"Yes, my darlings, if the ship had not gone down, all would have been very, very different. There would have been a happy household indeed. We should have had more joy than I dare to think of."

"But we have each other now, Uncle," said Dorothy, soothingly and yet with spirit. "It can't be so very miserable and dreadful with you and Donald and me left!"

"Bless you, my little comforter!—No. God be praised, we still have a great deal to be thankful for."

"Yes, and there are Liddy and Jack, and dear old Nero," said Donald, partly because he wished to add his mite toward this more cheerful view of things, but mainly because he felt choked, and it would be as well to say something, if only to prove to himself that he was not giving way to unmanly emotion.

"Oh, yes—Jack!" added Dorry. "If it were not for Jack where should we twins be, I'd like to know!"

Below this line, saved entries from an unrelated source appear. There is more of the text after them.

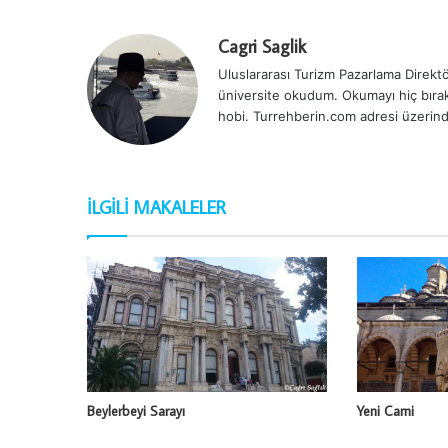
Cagri Saglik
Uluslararası Turizm Pazarlama Direktör
üniversite okudum. Okumayı hiç bırak
hobi. Turrehberin.com adresi üzerind
İLGILI MAKALELER
Beylerbeyi Sarayı
Yeni Cami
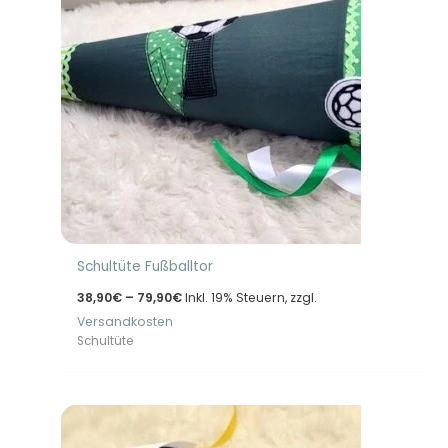
Schultüte Fußballtor
Preisspanne:
38,90
€
–
79,90
€
Inkl. 19% Steuern, zzgl.
38,90€
Versandkosten
bis
79,90€
Schultüte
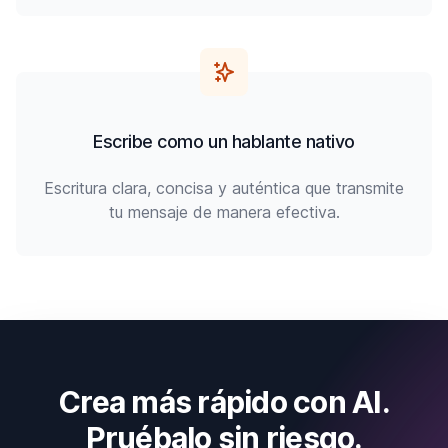
Escribe como un hablante nativo
Escritura clara, concisa y auténtica que transmite
tu mensaje de manera efectiva.
Crea más rápido con AI.
Pruébalo sin riesgo.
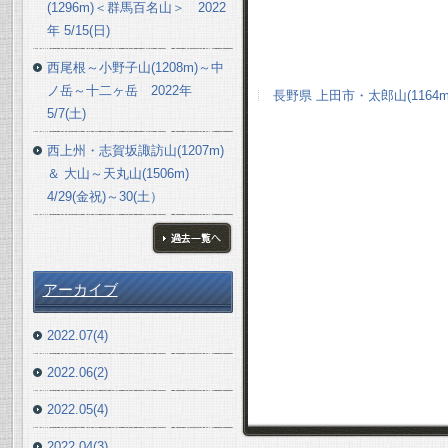
(1296m)＜群馬百名山＞ 2022
年 5/15(日)
西尾根～小野子山(1208m)～中
ノ岳～十二ヶ岳 2022年
長野県 上田市・太郎山(1164m)
5/7(土)
西上州・志賀坂諏訪山(1207m)
＆ 大山～天丸山(1506m)
4/29(金祝)～30(土）
ブログ一覧へ
アーカイブ
2022.07(4)
2022.06(2)
2022.05(4)
2022.04(3)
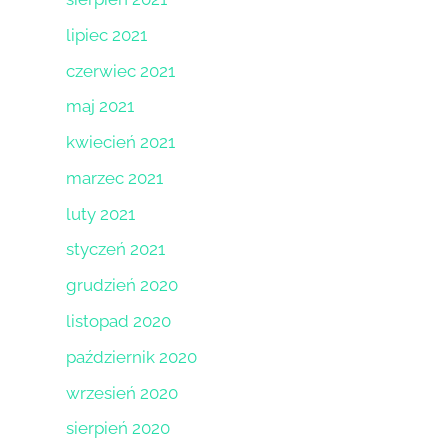
lipiec 2021
czerwiec 2021
maj 2021
kwiecień 2021
marzec 2021
luty 2021
styczeń 2021
grudzień 2020
listopad 2020
październik 2020
wrzesień 2020
sierpień 2020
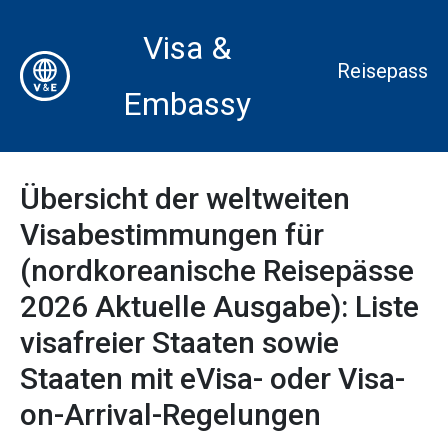
Visa &
Reisepass
Embassy
Übersicht der weltweiten
Visabestimmungen für
(nordkoreanische Reisepässe
2026 Aktuelle Ausgabe): Liste
visafreier Staaten sowie
Staaten mit eVisa- oder Visa-
on-Arrival-Regelungen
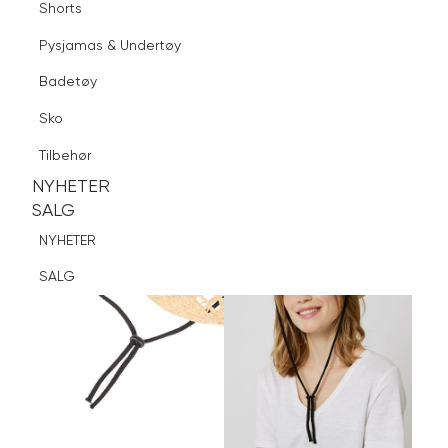
Shorts
Finn butikk
Pysjamas & Undertøy
Pysjamas & Undertøy
Sko
Badetøy
Tilbehør
Logg inn
Favoritter
Søk
Sko
NYHETER
SALG
Tilbehør
NYHETER
NYHETER
SALG
SALG
NYHETER
SALG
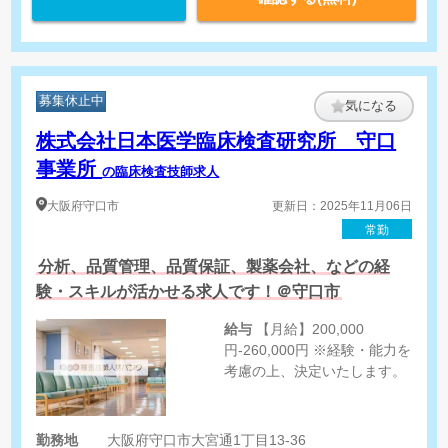
募集休止中
気になる
株式会社日本医学臨床検査研究所 守口
事業所
の臨床検査技師求人
大阪府
守口市
更新日：2025年11月06日
常勤
分析、品質管理、品質保証、製薬会社、などの経
験・スキルが活かせる求人です！＠守口市
給与
【月給】200,000
円-260,000円 ※経験・能力を
考慮の上、決定いたします。
勤務地
大阪府守口市大宮通1丁目13-36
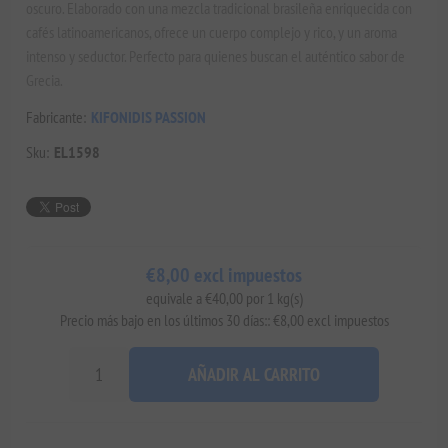
oscuro. Elaborado con una mezcla tradicional brasileña enriquecida con
cafés latinoamericanos, ofrece un cuerpo complejo y rico, y un aroma
intenso y seductor. Perfecto para quienes buscan el auténtico sabor de
Grecia.
Fabricante:
KIFONIDIS PASSION
Sku:
EL1598
€8,00 excl impuestos
equivale a €40,00 por 1 kg(s)
Precio más bajo en los últimos 30 días:: €8,00 excl impuestos
AÑADIR AL CARRITO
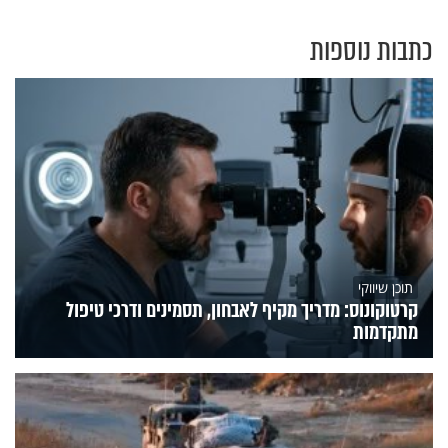
כתבות נוספות
תוכן שיווקי
קרטוקונוס: מדריך מקיף לאבחון, תסמינים ודרכי טיפול
מתקדמות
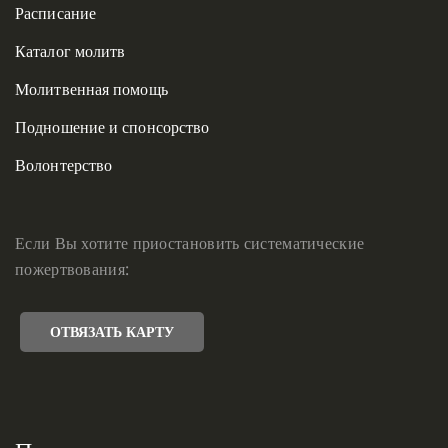
Расписание
Каталог молитв
Молитвенная помощь
Подношение и спонсорство
Волонтерство
Если Вы хотите приостановить систематические
пожертвования:
ОТВЯЗАТЬ КАРТУ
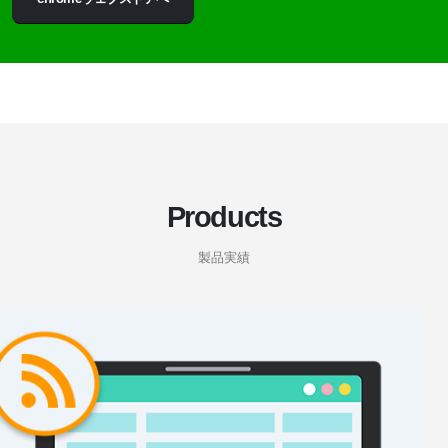
Products
製品実績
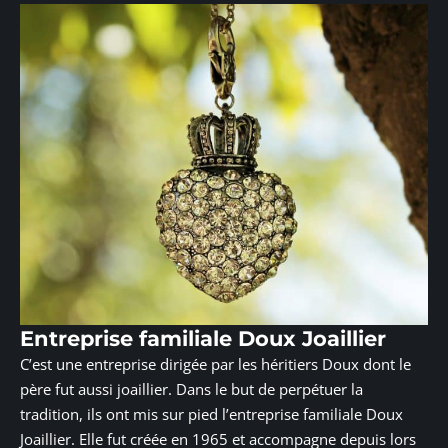
Entreprise familiale Doux Joaillier
C’est une entreprise dirigée par les héritiers Doux dont le
père fut aussi joaillier. Dans le but de perpétuer la
tradition, ils ont mis sur pied l’entreprise familiale Doux
Joaillier. Elle fut créée en 1965 et accompagne depuis lors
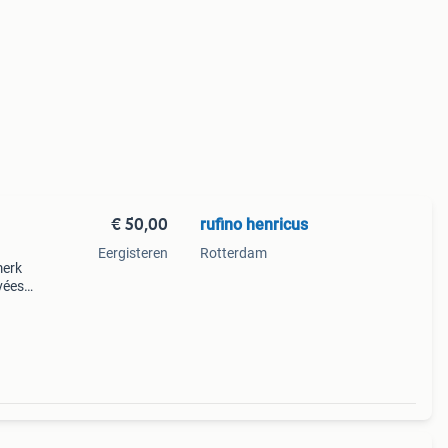
€ 50,00
rufino henricus
Eergisteren
Rotterdam
merk
vées
jn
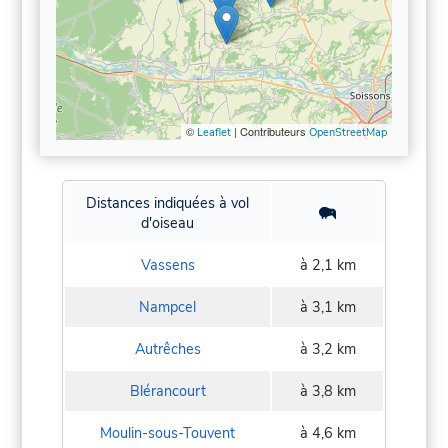
©
| Contributeurs
Leaflet
OpenStreetMap
Distances indiquées à vol
d'oiseau
Vassens
à 2,1 km
Nampcel
à 3,1 km
Autrêches
à 3,2 km
Blérancourt
à 3,8 km
Moulin-sous-Touvent
à 4,6 km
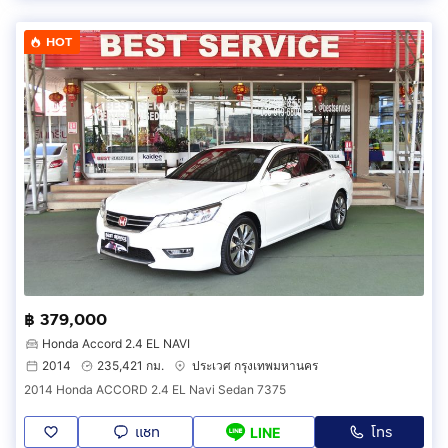
HOT
฿ 379,000
Honda Accord 2.4 EL NAVI
2014
235,421 กม.
ประเวศ กรุงเทพมหานคร
2014 Honda ACCORD 2.4 EL Navi Sedan 7375
แชท
โทร
LINE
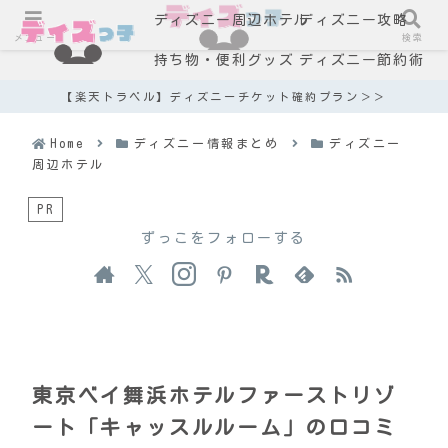
ディズニー周辺ホテル
ディズニー攻略
メニュー
検索
持ち物・便利グッズ
ディズニー節約術
【楽天トラベル】ディズニーチケット確約プラン＞＞
Home
ディズニー情報まとめ
ディズニー
周辺ホテル
PR
ずっこをフォローする
東京ベイ舞浜ホテルファーストリゾ
ート「キャッスルルーム」の口コミ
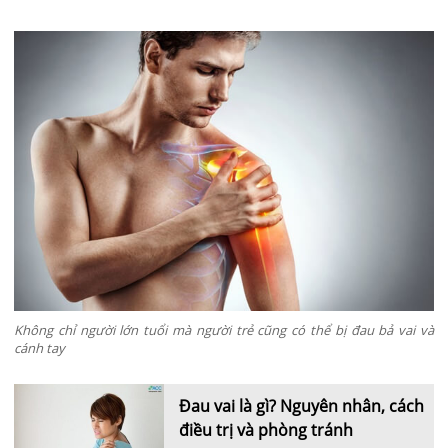
Không chỉ người lớn tuổi mà người trẻ cũng có thể bị đau bả vai và
cánh tay
Đau vai là gì? Nguyên nhân, cách
điều trị và phòng tránh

Said in an ordinary tone of voice, this would have sounded rather flippant, but Dorry uttered the words with true solemnity.

"I think of that often," said Donald, in the same spirit. "It seems so wonderful, too, that we didn't get drowned, or at least die of exposure, and—"

Dorothy interrupted him with an animated "Yes, indeed! Such little teenty bits of babies!"

"It does seem like a miracle," Uncle George said.

"But Jack," continued Donald, warmly, "was such a wonderful swimmer."